THE TASK: No output is needed beyond the number of lines in the listing that contain the word "Puget".

RECORDS SHOWN:

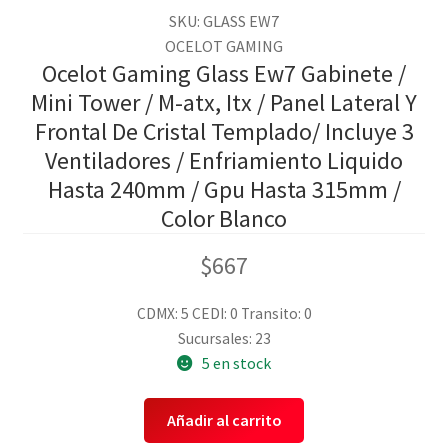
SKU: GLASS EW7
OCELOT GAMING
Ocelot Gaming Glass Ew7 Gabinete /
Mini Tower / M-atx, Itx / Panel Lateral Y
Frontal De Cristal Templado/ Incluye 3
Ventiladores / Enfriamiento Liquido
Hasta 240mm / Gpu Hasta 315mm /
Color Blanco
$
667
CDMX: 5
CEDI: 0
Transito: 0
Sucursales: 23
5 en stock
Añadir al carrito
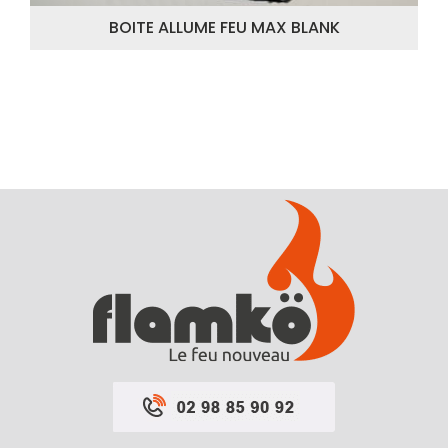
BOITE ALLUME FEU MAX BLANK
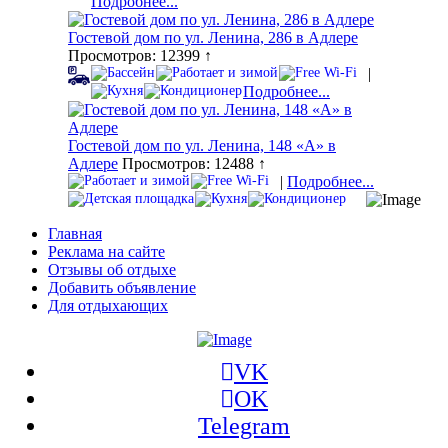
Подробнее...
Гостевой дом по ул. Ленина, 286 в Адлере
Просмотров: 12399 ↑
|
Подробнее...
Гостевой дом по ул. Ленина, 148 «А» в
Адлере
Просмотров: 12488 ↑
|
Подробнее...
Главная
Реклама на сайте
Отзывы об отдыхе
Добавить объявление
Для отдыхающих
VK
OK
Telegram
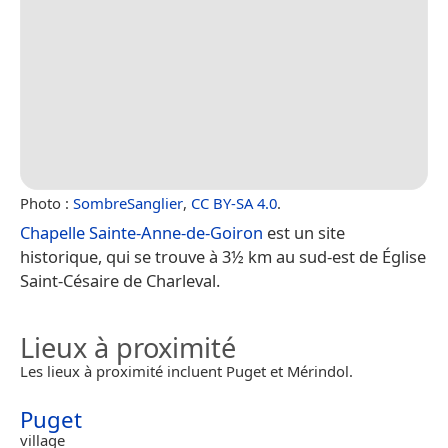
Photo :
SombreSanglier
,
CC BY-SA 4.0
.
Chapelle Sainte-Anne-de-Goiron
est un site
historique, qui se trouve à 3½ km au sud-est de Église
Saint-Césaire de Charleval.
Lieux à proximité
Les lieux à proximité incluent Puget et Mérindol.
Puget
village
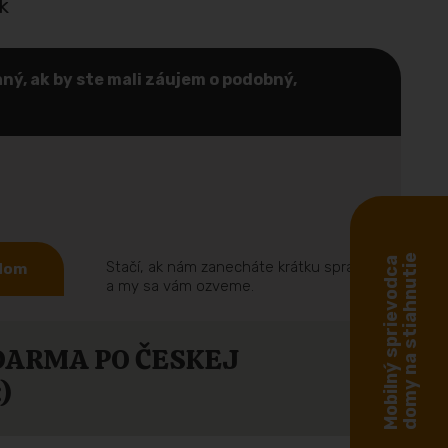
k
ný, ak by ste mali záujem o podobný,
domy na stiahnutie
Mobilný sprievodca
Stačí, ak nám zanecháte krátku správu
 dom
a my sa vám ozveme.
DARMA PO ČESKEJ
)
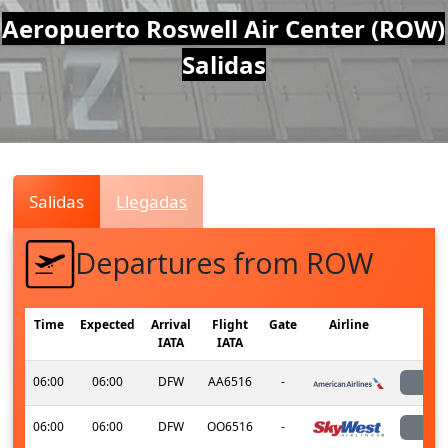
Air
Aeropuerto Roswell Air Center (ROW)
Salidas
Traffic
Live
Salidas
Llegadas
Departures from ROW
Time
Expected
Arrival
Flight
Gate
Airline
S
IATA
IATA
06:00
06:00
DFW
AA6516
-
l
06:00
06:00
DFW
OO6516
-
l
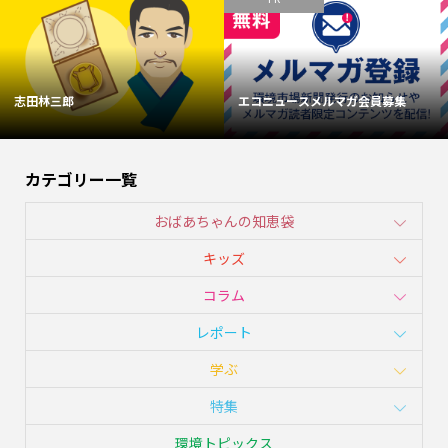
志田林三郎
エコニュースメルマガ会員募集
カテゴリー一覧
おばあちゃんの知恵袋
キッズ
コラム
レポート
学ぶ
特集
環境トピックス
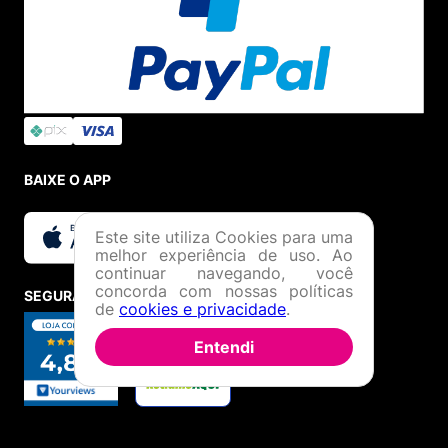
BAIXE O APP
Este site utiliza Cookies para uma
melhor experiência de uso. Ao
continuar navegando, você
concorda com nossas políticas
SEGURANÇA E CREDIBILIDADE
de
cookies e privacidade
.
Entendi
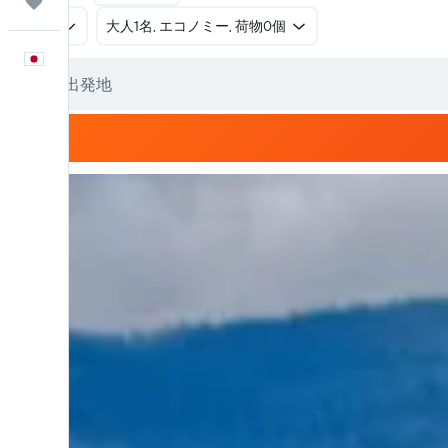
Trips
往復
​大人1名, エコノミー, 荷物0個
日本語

REPLY: 2